How am I supposed to take notes, and add my opinions on things when I don't have any? How am I supposed to add any value to the things I'm reading? I have no option but to take raw notes, when my knowledge is so limited.
Bottom up approach involves not thinking from a hierarchical structure, but branching out infinitely from the bottom. So, there has to be a better way of organizing these notes without really organizing them. There has to be a better way of linking concepts together, unlike the method I've started off with which was for example organizing by course, and then each lecture rather than atomic concepts.
I obviously need to stop taking notes as phrases or key words, but need to start writing down and explaining concepts as if part of articles. Then it stops being about smaller bits of information, but rather, large chunks of processed facts and opinions that are coherent thoughts.
The important question here is: how can I make this idea detailed enough to stand on its own, without the context of the book or the associated highlight? You want each of these ideas to be fully formed thoughts that you can reference in a bunch of different areas later.
- Raw notes are useless.
Process: [[How to collect observations while reading]], [[How to process reading annotations into evergreen notes]]

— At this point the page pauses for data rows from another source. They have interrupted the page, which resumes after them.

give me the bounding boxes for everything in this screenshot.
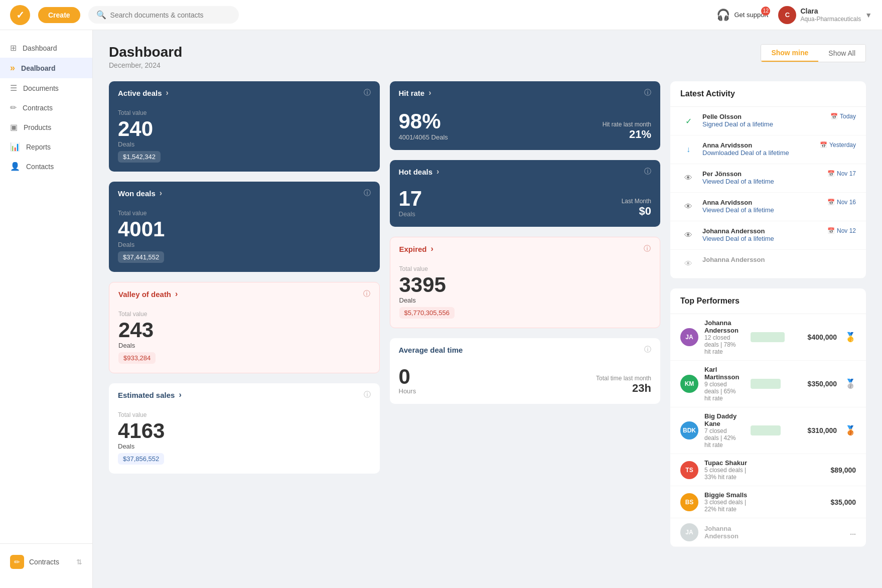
hit-rate-info-icon[interactable]: ⓘ xyxy=(644,88,651,97)
reports-icon: 📊 xyxy=(10,142,20,152)
sidebar-bottom-contracts[interactable]: ✏ Contracts ⇅ xyxy=(0,550,92,574)
page-title-section: Dashboard December, 2024 xyxy=(109,44,182,69)
active-deals-unit: Deals xyxy=(118,140,371,148)
activity-name: Johanna Andersson xyxy=(702,256,856,263)
bottom-contracts-icon: ✏ xyxy=(10,555,24,569)
estimated-sales-arrow-icon[interactable]: › xyxy=(179,390,181,399)
hit-rate-title: Hit rate › xyxy=(399,88,431,97)
expired-info-icon[interactable]: ⓘ xyxy=(644,244,651,253)
performer-avatar: KM xyxy=(680,375,698,393)
activity-item: 👁 Per Jönsson Viewed Deal of a lifetime … xyxy=(670,164,866,193)
hot-deals-last-month-label: Last Month xyxy=(622,198,651,205)
hot-deals-arrow-icon[interactable]: › xyxy=(436,167,439,176)
estimated-sales-info-icon[interactable]: ⓘ xyxy=(364,390,371,399)
performer-bar xyxy=(751,332,785,342)
logo[interactable]: ✓ xyxy=(10,5,30,25)
hot-deals-last-month-value: $0 xyxy=(622,205,651,218)
performer-avatar: JA xyxy=(680,328,698,346)
active-deals-count: 240 xyxy=(118,118,371,139)
hot-deals-body: 17 Deals Last Month $0 xyxy=(390,183,661,227)
hot-deals-info-icon[interactable]: ⓘ xyxy=(644,167,651,176)
sidebar-item-label: Reports xyxy=(26,143,51,151)
performer-name: Johanna Andersson xyxy=(704,319,741,334)
expired-card: Expired › ⓘ Total value 3395 Deals $5,77… xyxy=(390,237,661,328)
active-deals-arrow-icon[interactable]: › xyxy=(166,88,169,97)
avg-deal-time-last-month-label: Total time last month xyxy=(596,375,651,382)
performer-item: BDK Big Daddy Kane 7 closed deals | 42% … xyxy=(670,407,866,454)
performer-stats: 9 closed deals | 65% hit rate xyxy=(704,381,741,402)
contacts-icon: 👤 xyxy=(10,162,20,171)
eye-icon: 👁 xyxy=(680,170,696,186)
calendar-icon: 📅 xyxy=(830,113,838,120)
performer-info: Johanna Andersson xyxy=(704,525,754,540)
sidebar-item-dashboard[interactable]: ⊞ Dashboard xyxy=(0,38,92,58)
left-column: Active deals › ⓘ Total value 240 Deals $… xyxy=(109,81,380,547)
page-subtitle: December, 2024 xyxy=(109,61,182,69)
activity-item: 👁 Johanna Andersson Viewed Deal of a lif… xyxy=(670,221,866,250)
page-title: Dashboard xyxy=(109,44,182,60)
expired-unit: Deals xyxy=(399,297,651,304)
valley-info-icon[interactable]: ⓘ xyxy=(363,289,370,299)
activity-name: Per Jönsson xyxy=(702,170,821,178)
won-deals-value-badge: $37,441,552 xyxy=(118,251,164,263)
show-all-button[interactable]: Show All xyxy=(818,45,865,62)
hot-deals-header: Hot deals › ⓘ xyxy=(390,160,661,183)
active-deals-header: Active deals › ⓘ xyxy=(109,81,380,104)
search-input[interactable] xyxy=(110,11,231,19)
sidebar-item-contacts[interactable]: 👤 Contacts xyxy=(0,157,92,176)
user-info: Clara Aqua-Pharmaceuticals xyxy=(800,7,861,24)
view-toggle: Show mine Show All xyxy=(761,44,866,62)
support-button[interactable]: 🎧 12 Get support xyxy=(716,9,768,22)
valley-arrow-icon[interactable]: › xyxy=(175,289,178,299)
create-button[interactable]: Create xyxy=(38,7,80,23)
show-mine-button[interactable]: Show mine xyxy=(761,45,818,62)
avatar: C xyxy=(778,6,796,24)
sidebar-item-reports[interactable]: 📊 Reports xyxy=(0,137,92,157)
eye-icon: 👁 xyxy=(680,256,696,272)
user-section[interactable]: C Clara Aqua-Pharmaceuticals ▼ xyxy=(778,6,872,24)
sidebar-item-label: Dashboard xyxy=(23,44,57,52)
performer-name: Johanna Andersson xyxy=(704,525,754,540)
logo-icon: ✓ xyxy=(16,9,25,21)
hot-deals-card: Hot deals › ⓘ 17 Deals Last Month $0 xyxy=(390,160,661,227)
top-performers-panel: Top Performers JA Johanna Andersson 12 c… xyxy=(670,288,866,547)
performers-header: Top Performers xyxy=(670,288,866,314)
active-deals-info-icon[interactable]: ⓘ xyxy=(364,88,371,97)
sidebar-item-label: Dealboard xyxy=(21,64,55,72)
activity-name: Pelle Olsson xyxy=(702,113,824,120)
hit-rate-deals: 4001/4065 Deals xyxy=(399,133,448,141)
won-deals-card: Won deals › ⓘ Total value 4001 Deals $37… xyxy=(109,182,380,272)
won-deals-title: Won deals › xyxy=(118,189,162,198)
estimated-sales-header: Estimated sales › ⓘ xyxy=(109,383,380,406)
performer-name: Karl Martinsson xyxy=(704,366,741,381)
performer-info: Tupac Shakur 5 closed deals | 33% hit ra… xyxy=(704,459,754,481)
performer-stats: 12 closed deals | 78% hit rate xyxy=(704,334,741,355)
performer-info: Johanna Andersson 12 closed deals | 78% … xyxy=(704,319,741,355)
calendar-icon: 📅 xyxy=(827,227,835,234)
active-deals-title: Active deals › xyxy=(118,88,169,97)
hit-rate-last-month: Hit rate last month 21% xyxy=(603,121,651,141)
sidebar-item-documents[interactable]: ☰ Documents xyxy=(0,78,92,98)
activity-action: Viewed Deal of a lifetime xyxy=(702,178,821,185)
avg-deal-time-last-month-value: 23h xyxy=(596,382,651,395)
expired-body: Total value 3395 Deals $5,770,305,556 xyxy=(390,260,660,328)
hit-rate-card: Hit rate › ⓘ 98% 4001/4065 Deals Hit rat… xyxy=(390,81,661,150)
activity-date: 📅 Today xyxy=(830,113,856,120)
won-deals-info-icon[interactable]: ⓘ xyxy=(364,189,371,198)
activity-item: ↓ Anna Arvidsson Downloaded Deal of a li… xyxy=(670,135,866,164)
won-deals-unit: Deals xyxy=(118,241,371,248)
hit-rate-arrow-icon[interactable]: › xyxy=(428,88,431,97)
sidebar-item-products[interactable]: ▣ Products xyxy=(0,117,92,137)
estimated-sales-title: Estimated sales › xyxy=(118,390,182,399)
expired-arrow-icon[interactable]: › xyxy=(431,244,433,253)
avg-deal-time-info-icon[interactable]: ⓘ xyxy=(644,345,651,354)
won-deals-arrow-icon[interactable]: › xyxy=(160,189,162,198)
sidebar-item-label: Contracts xyxy=(23,104,53,112)
silver-medal-icon: 🥈 xyxy=(845,378,856,389)
performer-value: $350,000 xyxy=(797,380,837,388)
sidebar-item-dealboard[interactable]: » Dealboard xyxy=(0,58,92,78)
sidebar-item-contracts[interactable]: ✏ Contracts xyxy=(0,98,92,117)
search-bar[interactable]: 🔍 xyxy=(88,6,239,24)
main-content: Dashboard December, 2024 Show mine Show … xyxy=(93,30,882,588)
activity-item: 👁 Anna Arvidsson Viewed Deal of a lifeti… xyxy=(670,193,866,221)
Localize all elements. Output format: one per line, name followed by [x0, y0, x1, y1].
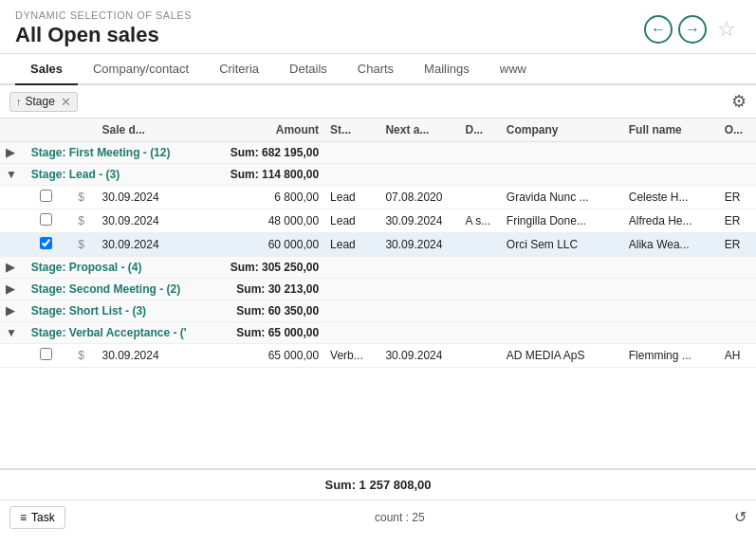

Evergreen notes are either STRONG OPINIONS or STRONG FACTS, nothing else
[[Facts or Opinions]] - Via Nick Milo on the Obsidian Forum.
Most evergreen notes should be strong opinions, so it forces you to think about what you're trying to say.
However, in my case (especially while trying to create a system like this from scratch), there are exceptions to this, being fact-based notes.
- Concepts: which can and should stand on their own
- Known Things: “The magna carta was signed in 1215”
- Standards: Things with a pre-set language (whether that’s programming, Things that follow a process, manuals, etc)
That said, those Fact-based evergreen notes should then spawn ideas of your own that have strong opinions.
Fact-based Evergreen Notes then become sturdy dots that we can then connect to other Opinion-based Evergreen Notes through a lovely process called thinking.
It's easy to get sucked into structure and get consumed into fitting things into categories, or generally getting paralyzed before even beginning a task such as note taking.
Perhaps the best way to go about doing this is focus on the notes and then focus on organizing these notes/giving them structure.
- Dad's thoughts on these don't require abolishing a categorical way of thinking, but rather finding the right categories to put things in.
- Not kind, rather purpose.
- We'd want to sort by what the thing is doing, rather than what type the thing is. Nobody would want to go through a list of YouTube videos, but rather Philosophy notes and then see the medium.